When asked what had changed since last season, Mitch Wood, Cameron’s father, said Cameron was mentally more mature and invested, he was more focused and had a goal to win states. “Cam always wrested but didn’t really love it. He was All-State in football and has other sports but decided that instead of complaining about wrestling practice and conditioning, he would embrace it. He worked harder at workouts and decided to make a run at states.”

Though he lost some big matches early at Powerade national meet, Wood wasn’t discouraged. “Cam didn’t like losing but it showed him where he needed to improve. He was confident he could win states all year. More confident than I had ever seen him, so I believed him.”, said Mitch. “We had a lot of help along the way. Jim Hoffman would take Cameron to tournaments and treat him like his own son and Carl Lutz, Cameron’s elementary coach, was also a big influence and made wrestling fun.”

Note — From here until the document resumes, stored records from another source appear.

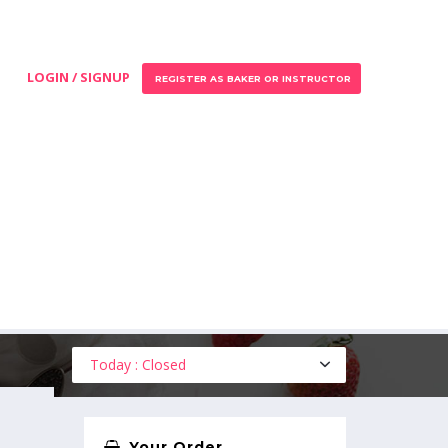
LOGIN / SIGNUP
REGISTER AS BAKER OR INSTRUCTOR
Today : Closed
Your Order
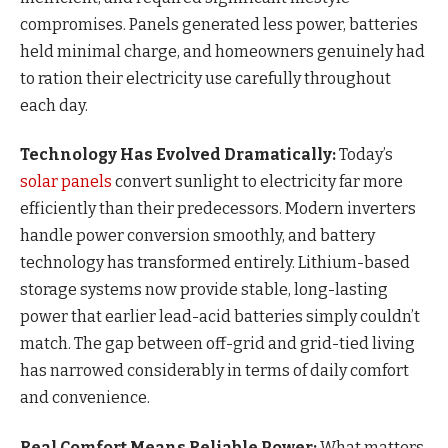
compromises. Panels generated less power, batteries
held minimal charge, and homeowners genuinely had
to ration their electricity use carefully throughout
each day.
Technology Has Evolved Dramatically:
Today’s
solar panels
convert sunlight to electricity far more
efficiently than their predecessors. Modern inverters
handle power conversion smoothly, and battery
technology has transformed entirely. Lithium-based
storage systems now provide stable, long-lasting
power that earlier lead-acid batteries simply couldn’t
match. The gap between off-grid and grid-tied living
has narrowed considerably in terms of daily comfort
and convenience.
Real Comfort Means Reliable Power:
What matters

When asked what kept him going through the tough matches, Wood replied, “I envision losing and how bad that makes me feel so that I am motivated to win.”

Cameron said that his plans after graduation include wrestling. “I plan on going to college to wrestle, I have plenty of options but am taking my time during the recruitment process. This season was awesome, as a team we couldn’t have asked for a better showing in Hershey, and it felt great to end my career with a state title.”

Branden Wentzel added, “When you understand that wrestling is not just a sport, but a lifestyle, all the hard work invested pays off.”

Wentzel – tournament results: Top Hat Champion, Powerade 6th, Central Sectional 4th, District IV 3rd, Northeast Regional champion, PIAA State Champion.

Wood – tournament results: Top Hat Champion, Powerade 5th, Central Sectional Champion, District IV Champion, Northeast Regional Champion, PIAA State Champion.